We understand this is a big change, so we've created a script that will help JIRA admins work out what the impact to their instance will be. The scripts return a list of your projects, and which groups and/or users will be able to edit the project's workflows. We've also added a new 'workflow' event to the audit log that'll let you know who made workflow changes, and to which projects.



Starting a JIRA instance

We've added two features that relate to starting JIRA:

  1. We've added an extra step to the JIRA install/upgrade process that means you need to actively choose to start JIRA.
  2. We've added a feature that lets you start JIRA manually with all non-system add-ons disabled.
1. Installing and upgrading start up

Now when you install or upgrade a JIRA instance, you need to actively select to start JIRA. This change was required to allow us to work with Amazon Web Services (AWS) to provide a Quick Start guide using CloudFormation templates to allow you to deploy JIRA Service Desk Data Center in an AWS environment.

2. Disable non-system add-ons

We've added a feature that allows you to start a JIRA instance with all user installed and custom add-ons disabled, or with a specified list of these add-ons disabled:

  1. --disable-all-addons (or /disablealladdons for Windows users)
  2. --disable-addons=<addon keys> or (/disableaddons=<addon keys> for Windows users)


This feature is designed to help with upgrades and installation issues where an add-on failing during JIRA startup stops your JIRA instance from starting. You'll be able to disable the add-on/s, start JIRA and manually remove the add-on through the add-on manager. 

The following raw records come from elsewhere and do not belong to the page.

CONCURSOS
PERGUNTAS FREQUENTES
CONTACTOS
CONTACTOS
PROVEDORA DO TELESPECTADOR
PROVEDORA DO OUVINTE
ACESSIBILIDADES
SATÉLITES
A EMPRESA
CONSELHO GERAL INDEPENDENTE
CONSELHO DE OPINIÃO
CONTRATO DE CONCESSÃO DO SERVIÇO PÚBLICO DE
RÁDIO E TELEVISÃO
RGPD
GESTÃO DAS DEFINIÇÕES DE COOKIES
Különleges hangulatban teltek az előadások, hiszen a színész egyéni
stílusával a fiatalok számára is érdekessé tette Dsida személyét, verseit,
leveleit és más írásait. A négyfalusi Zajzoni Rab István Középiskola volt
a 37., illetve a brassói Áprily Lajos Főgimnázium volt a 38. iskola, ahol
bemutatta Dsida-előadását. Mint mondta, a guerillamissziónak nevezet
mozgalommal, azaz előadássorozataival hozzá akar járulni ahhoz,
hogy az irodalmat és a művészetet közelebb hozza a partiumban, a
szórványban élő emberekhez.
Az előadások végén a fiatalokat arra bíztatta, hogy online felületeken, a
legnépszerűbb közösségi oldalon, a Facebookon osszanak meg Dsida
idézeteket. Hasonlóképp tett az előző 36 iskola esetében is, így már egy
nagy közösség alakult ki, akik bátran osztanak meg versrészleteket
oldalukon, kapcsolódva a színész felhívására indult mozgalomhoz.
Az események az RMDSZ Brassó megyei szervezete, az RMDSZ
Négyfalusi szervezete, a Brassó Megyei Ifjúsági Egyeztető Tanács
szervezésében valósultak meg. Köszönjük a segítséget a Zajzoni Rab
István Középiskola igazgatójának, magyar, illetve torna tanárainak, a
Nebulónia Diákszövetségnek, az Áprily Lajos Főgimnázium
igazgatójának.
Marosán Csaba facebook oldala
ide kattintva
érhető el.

Data Center single sign-on

In October 2016, we launched an add-on that would allow our JIRA Service Desk Data Center offering to support SAML single sign-on. We've worked hard to bundle this with JIRA Service Desk so that it works straight out of the box. From JIRA Service Desk 3.3, you can now link your Data Center licensed instance to your existing supported Identity Provider (IdP), and provide your users with a single sign-on experience. This reduces the number of passwords a user needs to remember, and provides extra security for your instance.

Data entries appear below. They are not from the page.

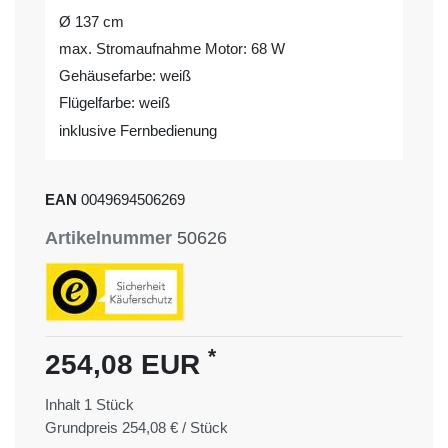
Ø 137 cm
max. Stromaufnahme Motor: 68 W
Gehäusefarbe: weiß
Flügelfarbe: weiß
inklusive Fernbedienung
EAN
0049694506269
Artikelnummer
50626
*
254,08 EUR
Inhalt
1
Stück
Grundpreis
254,08 € / Stück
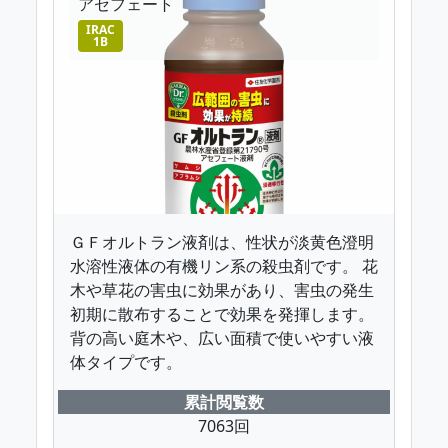
アセフェート
IRAC
1B
ＧＦオルトラン液剤は、性状が淡黄色澄明
水溶性液体の有機リン系の殺虫剤です。 花
木や草花の害虫に効果があり、害虫の発生
初期に散布することで効果を発揮します。
背の高い庭木や、広い面積で使いやすい液
体タイプです。
累計閲覧数
7063回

Other improvements and updates

  • We added a trigger to automate events when an issue comment is edited.
  • We added a new metric for reporting on success of your SLAs. Go to Project settings> Reports and try making a report with the new % met series.
  • You can now create and link to a Confluence knowledge base directly from your project sidebar.
  • We expanded the set of fields you can add using automation rules. You can now edit components or labels in the Edit issue THEN action.